A constant source of irritation to me is the use of what my friend Gregg Anderson refers to as “worn-out bromides”: those sloppy catch-phrases that to me are a sign of lazy thinking and communication.
I notice them most in the proclamations of politicians and the chirping bloviators that pollute the airwaves. And, to my chagrin, I find myself rejecting the speaker’s point-of-view when I hear them.
A few examples:
- “The reality is…The truth is…The fact of the matter is…” What follows these phrases is rarely reality, or truth, or fact, but the speaker’s opinion.
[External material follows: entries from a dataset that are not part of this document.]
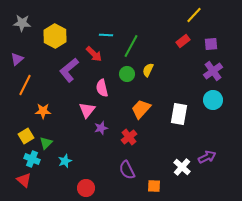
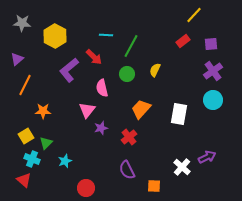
red arrow: moved 3 px down
yellow semicircle: moved 7 px right
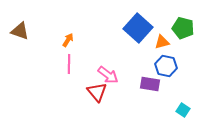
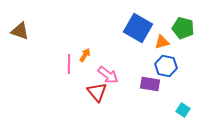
blue square: rotated 12 degrees counterclockwise
orange arrow: moved 17 px right, 15 px down
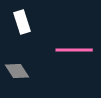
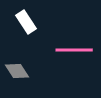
white rectangle: moved 4 px right; rotated 15 degrees counterclockwise
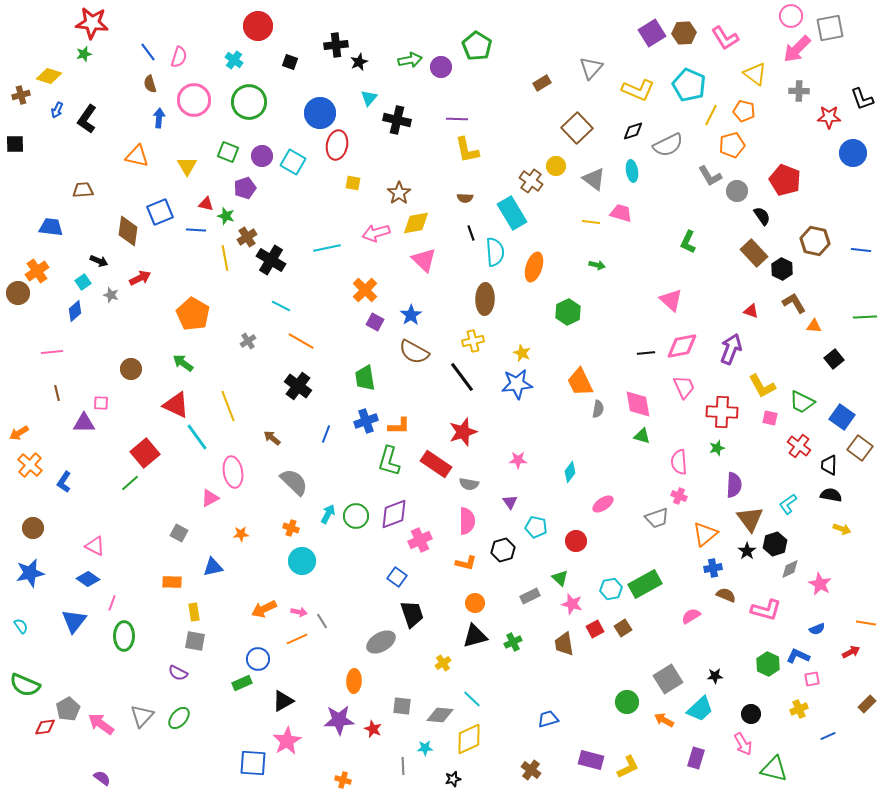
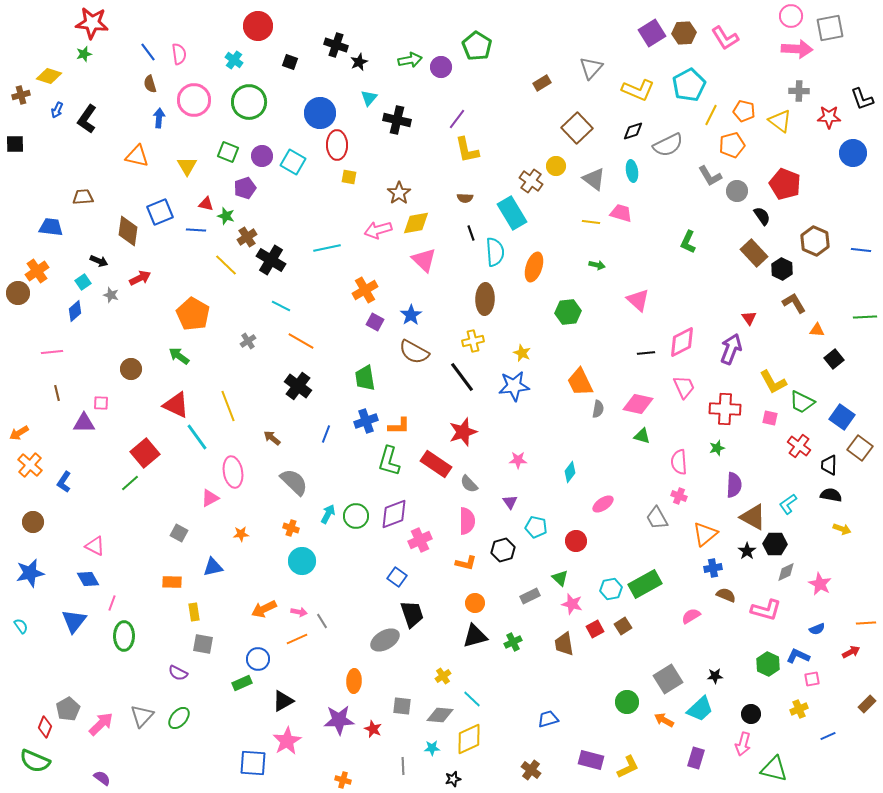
black cross at (336, 45): rotated 25 degrees clockwise
pink arrow at (797, 49): rotated 132 degrees counterclockwise
pink semicircle at (179, 57): moved 3 px up; rotated 25 degrees counterclockwise
yellow triangle at (755, 74): moved 25 px right, 47 px down
cyan pentagon at (689, 85): rotated 20 degrees clockwise
purple line at (457, 119): rotated 55 degrees counterclockwise
red ellipse at (337, 145): rotated 12 degrees counterclockwise
red pentagon at (785, 180): moved 4 px down
yellow square at (353, 183): moved 4 px left, 6 px up
brown trapezoid at (83, 190): moved 7 px down
pink arrow at (376, 233): moved 2 px right, 3 px up
brown hexagon at (815, 241): rotated 12 degrees clockwise
yellow line at (225, 258): moved 1 px right, 7 px down; rotated 35 degrees counterclockwise
orange cross at (365, 290): rotated 15 degrees clockwise
pink triangle at (671, 300): moved 33 px left
red triangle at (751, 311): moved 2 px left, 7 px down; rotated 35 degrees clockwise
green hexagon at (568, 312): rotated 20 degrees clockwise
orange triangle at (814, 326): moved 3 px right, 4 px down
pink diamond at (682, 346): moved 4 px up; rotated 16 degrees counterclockwise
green arrow at (183, 363): moved 4 px left, 7 px up
blue star at (517, 384): moved 3 px left, 2 px down
yellow L-shape at (762, 386): moved 11 px right, 4 px up
pink diamond at (638, 404): rotated 68 degrees counterclockwise
red cross at (722, 412): moved 3 px right, 3 px up
gray semicircle at (469, 484): rotated 36 degrees clockwise
gray trapezoid at (657, 518): rotated 80 degrees clockwise
brown triangle at (750, 519): moved 3 px right, 2 px up; rotated 24 degrees counterclockwise
brown circle at (33, 528): moved 6 px up
black hexagon at (775, 544): rotated 20 degrees clockwise
gray diamond at (790, 569): moved 4 px left, 3 px down
blue diamond at (88, 579): rotated 25 degrees clockwise
orange line at (866, 623): rotated 12 degrees counterclockwise
brown square at (623, 628): moved 2 px up
gray square at (195, 641): moved 8 px right, 3 px down
gray ellipse at (381, 642): moved 4 px right, 2 px up
yellow cross at (443, 663): moved 13 px down
green semicircle at (25, 685): moved 10 px right, 76 px down
pink arrow at (101, 724): rotated 100 degrees clockwise
red diamond at (45, 727): rotated 60 degrees counterclockwise
pink arrow at (743, 744): rotated 45 degrees clockwise
cyan star at (425, 748): moved 7 px right
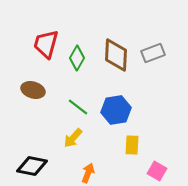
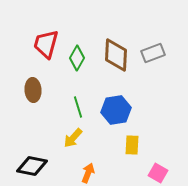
brown ellipse: rotated 70 degrees clockwise
green line: rotated 35 degrees clockwise
pink square: moved 1 px right, 2 px down
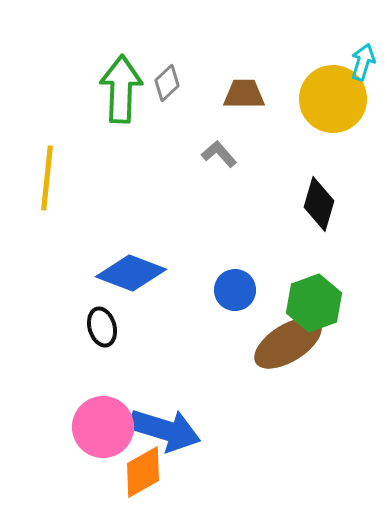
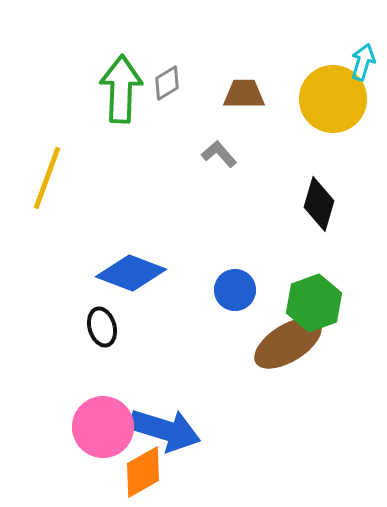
gray diamond: rotated 12 degrees clockwise
yellow line: rotated 14 degrees clockwise
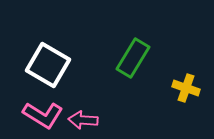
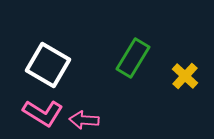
yellow cross: moved 1 px left, 12 px up; rotated 24 degrees clockwise
pink L-shape: moved 2 px up
pink arrow: moved 1 px right
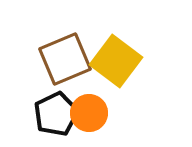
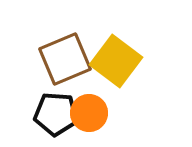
black pentagon: rotated 30 degrees clockwise
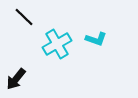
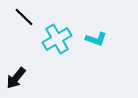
cyan cross: moved 5 px up
black arrow: moved 1 px up
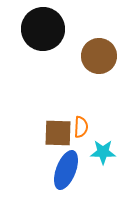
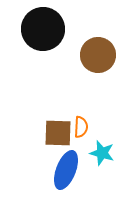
brown circle: moved 1 px left, 1 px up
cyan star: moved 1 px left, 1 px down; rotated 15 degrees clockwise
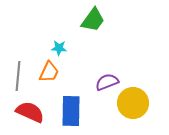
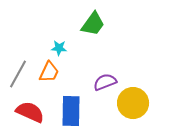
green trapezoid: moved 4 px down
gray line: moved 2 px up; rotated 24 degrees clockwise
purple semicircle: moved 2 px left
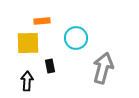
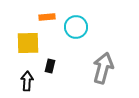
orange rectangle: moved 5 px right, 4 px up
cyan circle: moved 11 px up
black rectangle: rotated 24 degrees clockwise
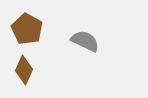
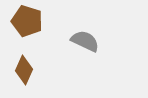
brown pentagon: moved 8 px up; rotated 12 degrees counterclockwise
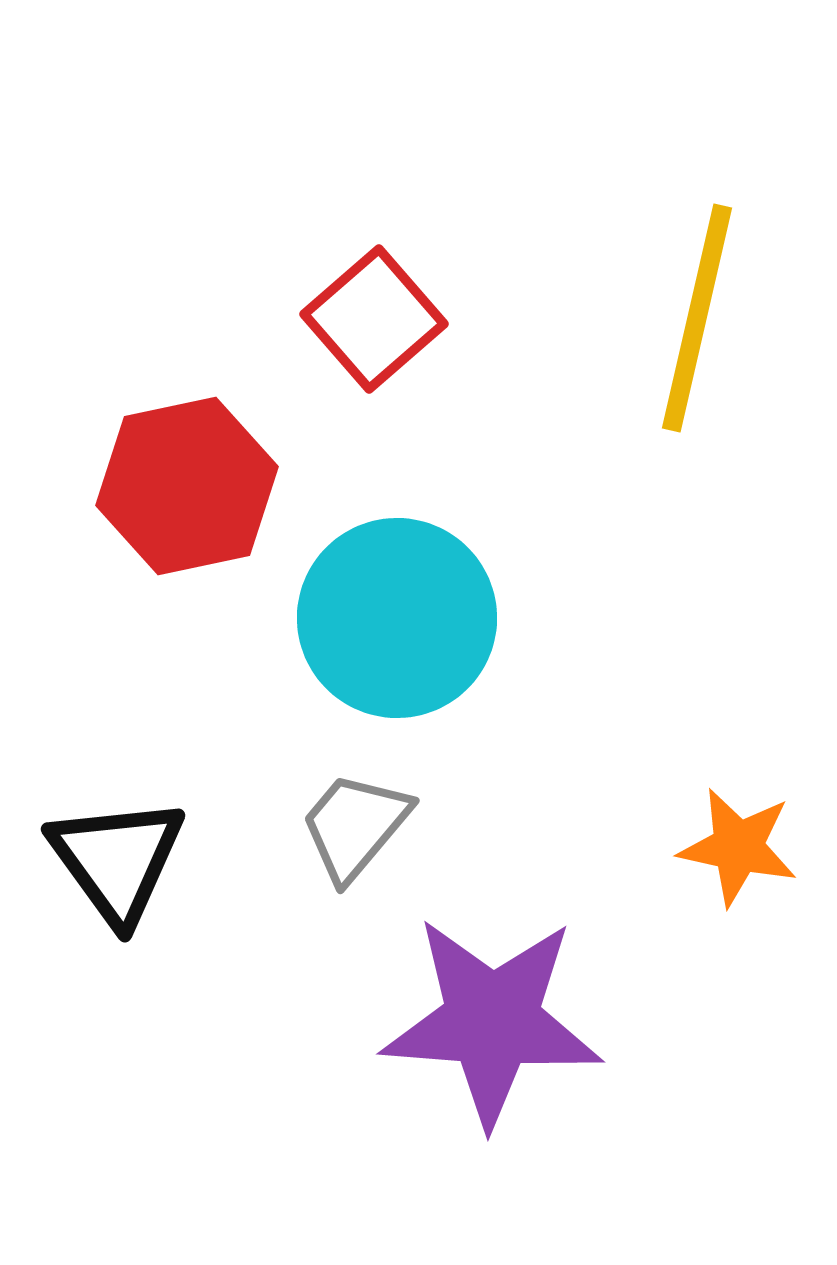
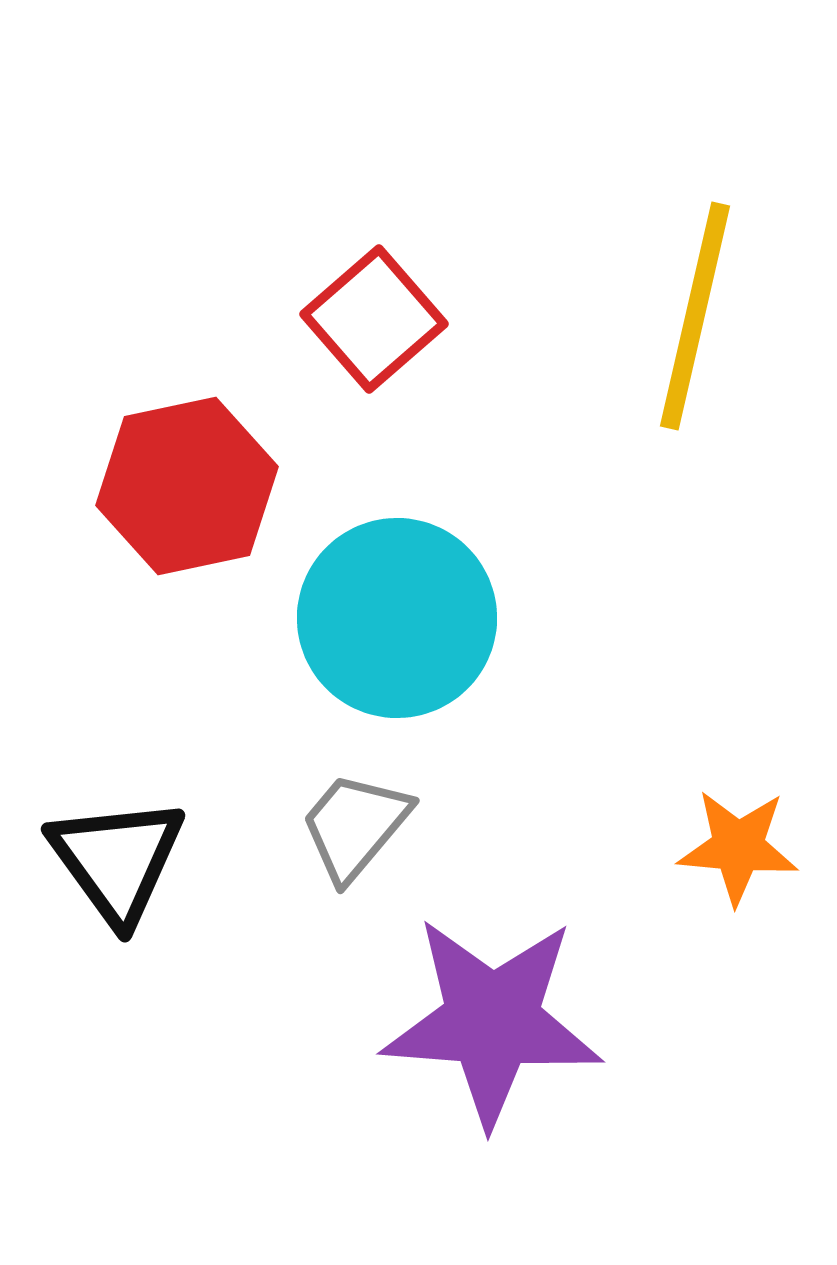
yellow line: moved 2 px left, 2 px up
orange star: rotated 7 degrees counterclockwise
Simply calling it reality, truth or fact doesn’t make it so.
- “At the end of the day…” What the hell does this mean? At the end of what day? And when does a day end? 5 o’clock? Midnight? This is a meaningless phrase, and if you can stand to keep listening, you’ll hear it repeated ad nauseum. A good rule of thumb: if you hear a phrase like this repeated more than twice, it’s a crutch and a signal that the speaker is just regurgitating without thinking.
- “Let’s be clear…” What this speaker really means is, “Let me repeat what I think you should believe.”
- “There is a hidden agenda here…” If so, how did you find out about it? (BTW, the same goes for those who clamor about those things the “media doesn’t want you to know”. I always ask how they found out about it, and usually they heard it on radio or TV. That’s a pretty lame conspiracy. Most of my friends in the so-called Media readily admit they their organizations couldn’t conspire to have a surprise birthday party, much less a systematic control of information.)
Finally, and the one that gets me the most, is when a speaker poses rhetorical questions and then proceeds to answer them. Do I hate that technique? Yes I do. Does it indicate a certain lack of sincerity? Yes it does. Is it a sign that the person cannot be trusted? It certainly is. Am I able to overlook it and focus on the speaker’s message? No, I am not. Does it get very, very annoying the longer it continues? Oh, my yes.